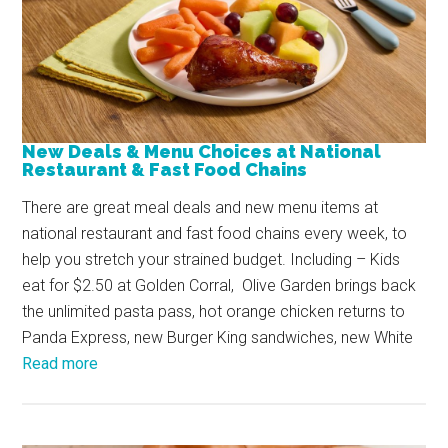
New Deals & Menu Choices at National
Restaurant & Fast Food Chains
There are great meal deals and new menu items at
national restaurant and fast food chains every week, to
help you stretch your strained budget. Including – Kids
eat for $2.50 at Golden Corral, Olive Garden brings back
the unlimited pasta pass, hot orange chicken returns to
Panda Express, new Burger King sandwiches, new White
Read more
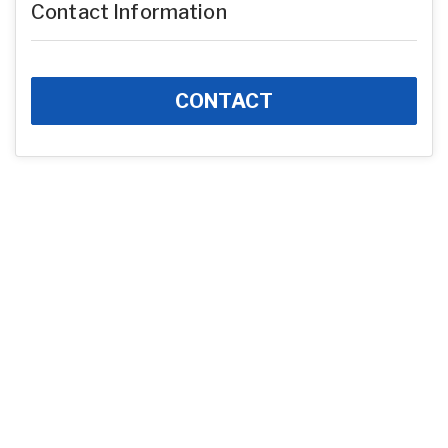
Contact Information
CONTACT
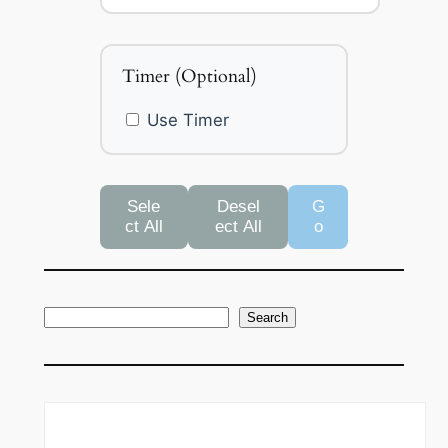
Timer (Optional)
Use Timer
Sele
Desel
G
ct All
ect All
o
S
Search
e
a
r
c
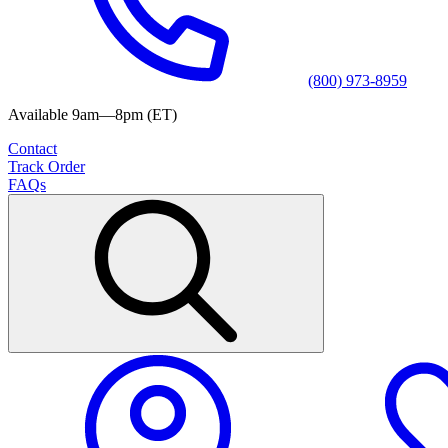
(800) 973-8959
Available 9am—8pm (ET)
Contact
Track Order
FAQs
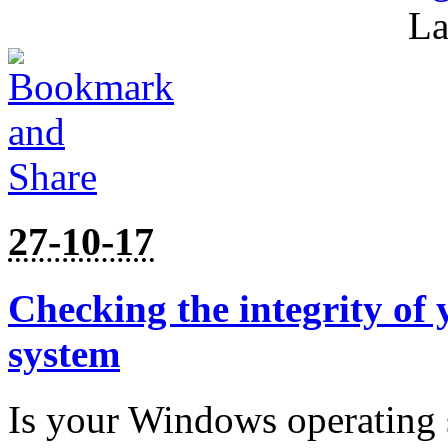
La
27-10-17
Checking the integrity of
system
Is your Windows operating 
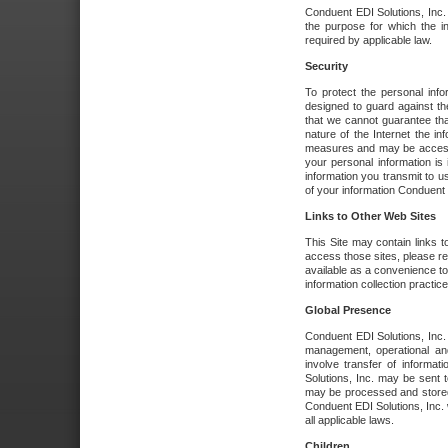
Conduent EDI Solutions, Inc. wi
the purpose for which the i
required by applicable law.
Security
To protect the personal inf
designed to guard against the
that we cannot guarantee tha
nature of the Internet the i
measures and may be accessed
your personal information is 
information you transmit to u
of your information Conduent E
Links to Other Web Sites
This Site may contain links t
access those sites, please re
available as a convenience to
information collection practice
Global Presence
Conduent EDI Solutions, Inc
management, operational an
involve transfer of informa
Solutions, Inc. may be sent t
may be processed and stored 
Conduent EDI Solutions, Inc. 
all applicable laws.
Children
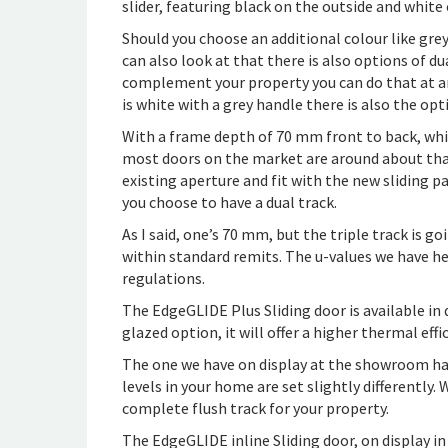
slider, featuring black on the outside and white 
Should you choose an additional colour like grey
can also look at that there is also options of dua
complement your property you can do that at an 
is white with a grey handle there is also the o
With a frame depth of 70 mm front to back, whic
most doors on the market are around about that
existing aperture and fit with the new sliding 
you choose to have a dual track.
As I said, one’s 70 mm, but the triple track is g
within standard remits. The u-values we have he
regulations.
The EdgeGLIDE Plus Sliding door is available in d
glazed option, it will offer a higher thermal effi
The one we have on display at the showroom has 
levels in your home are set slightly differently.
complete flush track for your property.
The EdgeGLIDE inline Sliding door, on display in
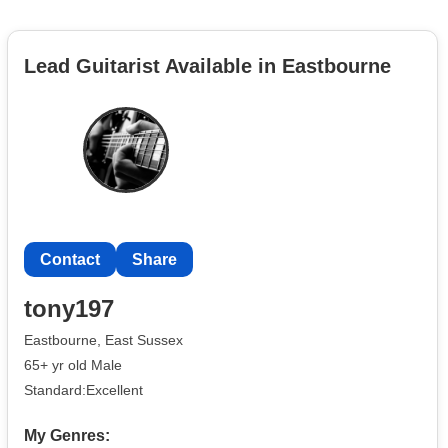
Lead Guitarist Available in Eastbourne
Contact
Share
tony197
Eastbourne, East Sussex
65+ yr old Male
Standard:Excellent
My Genres:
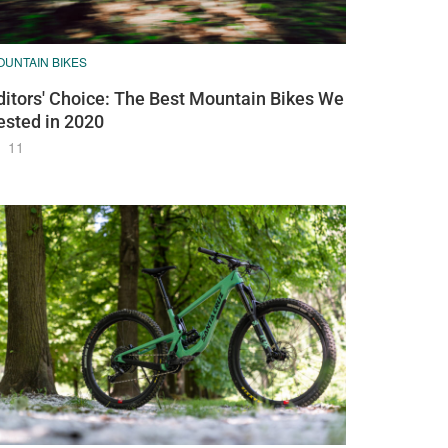
OUNTAIN BIKES
ditors' Choice: The Best Mountain Bikes We
ested in 2020
11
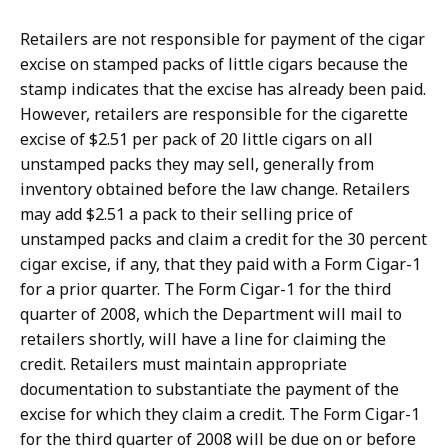
Retailers are not responsible for payment of the cigar
excise on stamped packs of little cigars because the
stamp indicates that the excise has already been paid.
However, retailers are responsible for the cigarette
excise of $2.51 per pack of 20 little cigars on all
unstamped packs they may sell, generally from
inventory obtained before the law change. Retailers
may add $2.51 a pack to their selling price of
unstamped packs and claim a credit for the 30 percent
cigar excise, if any, that they paid with a Form Cigar-1
for a prior quarter. The Form Cigar-1 for the third
quarter of 2008, which the Department will mail to
retailers shortly, will have a line for claiming the
credit. Retailers must maintain appropriate
documentation to substantiate the payment of the
excise for which they claim a credit. The Form Cigar-1
for the third quarter of 2008 will be due on or before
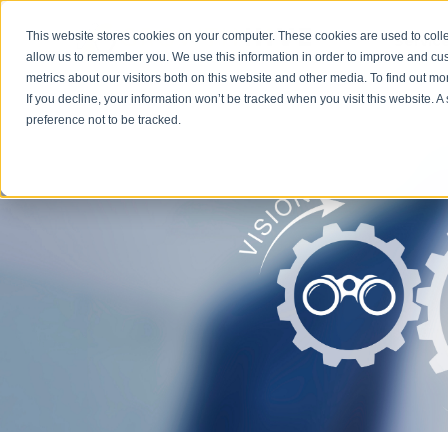
This website stores cookies on your computer. These cookies are used to colle
Servic
allow us to remember you. We use this information in order to improve and cu
metrics about our visitors both on this website and other media. To find out m
If you decline, your information won’t be tracked when you visit this website. 
preference not to be tracked.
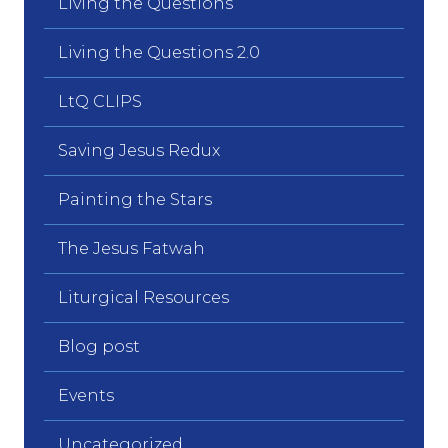
Living the Questions
Living the Questions 2.0
LtQ CLIPS
Saving Jesus Redux
Painting the Stars
The Jesus Fatwah
Liturgical Resources
Blog post
Events
Uncategorized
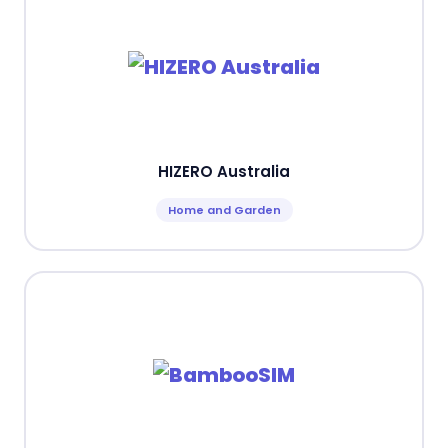
HIZERO Australia
Home and Garden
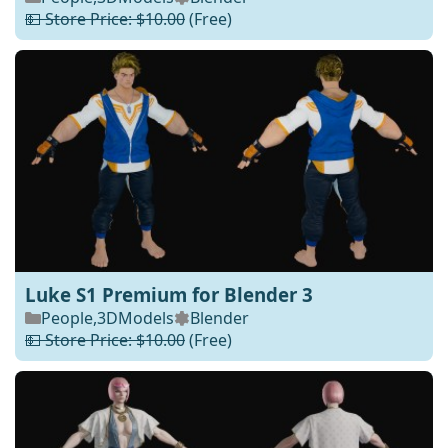
💵 Store Price: $10.00
(Free)
Luke S1 Premium for Blender 3
People
,
3DModels
Blender
💵 Store Price: $10.00
(Free)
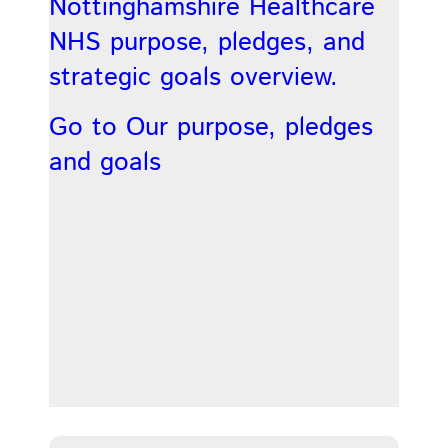
Nottinghamshire Healthcare
NHS purpose, pledges, and
strategic goals overview.
Go to Our purpose, pledges
and goals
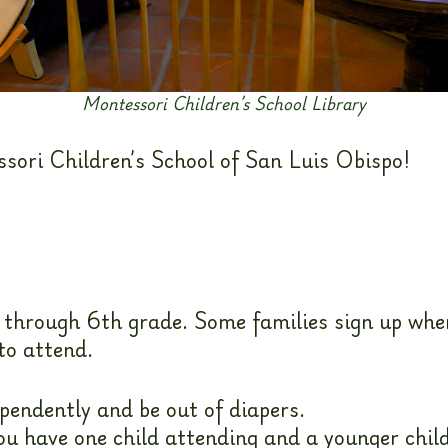
Montessori Children’s School Library
ssori Children’s School of San Luis Obispo!
 through 6th grade. Some families sign up when
to attend.
endently and be out of diapers.
you have one child attending and a younger child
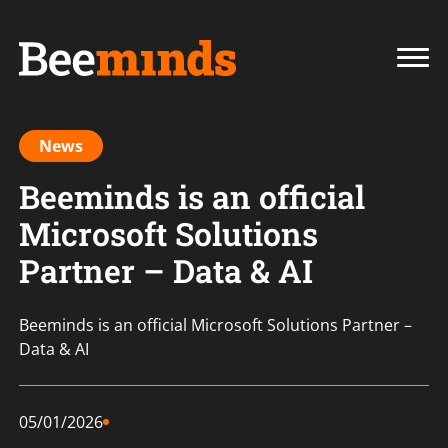
News
Beeminds is an official
Microsoft Solutions
Partner – Data & AI
Beeminds is an official Microsoft Solutions Partner –
Data & AI
05/01/2026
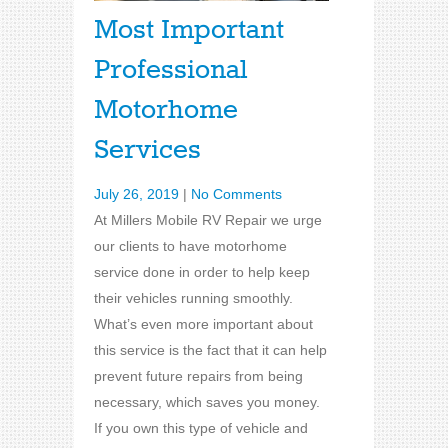
Most Important
Professional
Motorhome
Services
July 26, 2019
|
No Comments
At Millers Mobile RV Repair we urge
our clients to have motorhome
service done in order to help keep
their vehicles running smoothly.
What’s even more important about
this service is the fact that it can help
prevent future repairs from being
necessary, which saves you money.
If you own this type of vehicle and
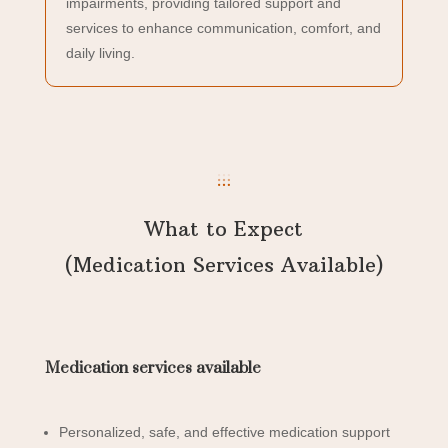
impairments, providing tailored support and
services to enhance communication, comfort, and
daily living.
What to Expect
(Medication Services Available)
Medication services available
Personalized, safe, and effective medication support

◆ **The problem**
Your answer must be a copy of every line in the data above that holds the string "pledges".

◆ **Answer to this exercise**
NHS purpose, pledges, and
Go to Our purpose, pledges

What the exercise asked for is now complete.